I didn’t realize this friend had ever visited Seattle or that he enjoyed one of Seattle’s Mexican restaurants enough to “like” it on Facebook. These helpful, serendipitous experiences may be enough to keep people using the Bing Sidebar.
Bing’s Sidebar queries currently have a clumsy way of working with Facebook. If I query three people who are auto-suggested as friends who might know the answer to my question, the query only shows up on my Facebook page, not on the pages of people who were questioned.
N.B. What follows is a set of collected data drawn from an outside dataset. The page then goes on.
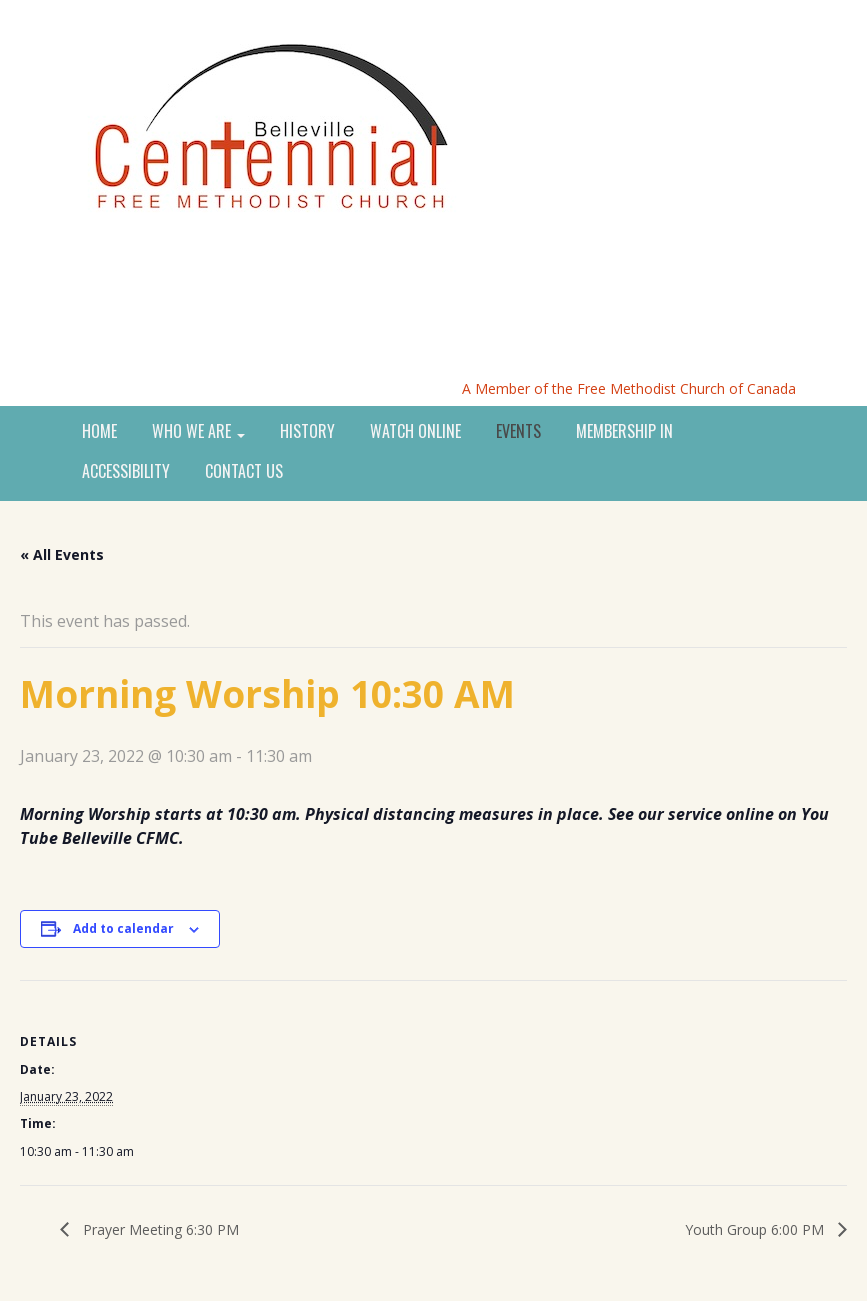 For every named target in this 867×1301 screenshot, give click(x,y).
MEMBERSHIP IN (624, 432)
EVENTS (518, 432)
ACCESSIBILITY (126, 472)
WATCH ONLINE (415, 432)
They must visit my Facebook page to see responses, an extra step that may discourage ongoing conversations. An Activity feed in the Bing Sidebar shows all Facebok friends’ query activity, but people look at Facebook more often.
The middle column of the rebuilt Bing, called Snapshot, doesn’t always display content. When it does, it is geared toward helping people accomplish specific tasks, like booking a hotel room or restaurant table. In a search for the Oval Room, a Washington, D.C., restaurant, Snapshot showed a map of its location, four ratings from websites like TripAdvisor, hours of operation and a link to OpenTable for making a reservation.
A shrunk-down version of this new Bing—including its cleaner look, Snapshot and Sidebar—will be available this week to run on smartphones including Windows Phone, Apple’s iPhone, Android phones and RIM’s BlackBerrys. Microsoft says it will work on tablets by early July.
The new Bing is sure to get people talking—and its Sidebar is likely to tell you something you didn’t know about a friend that may or may not help you make a decision. But until it gets more accurate and more partners, I’ll use Sidebar like a side dish: It won’t make a big impact on my overall search experience.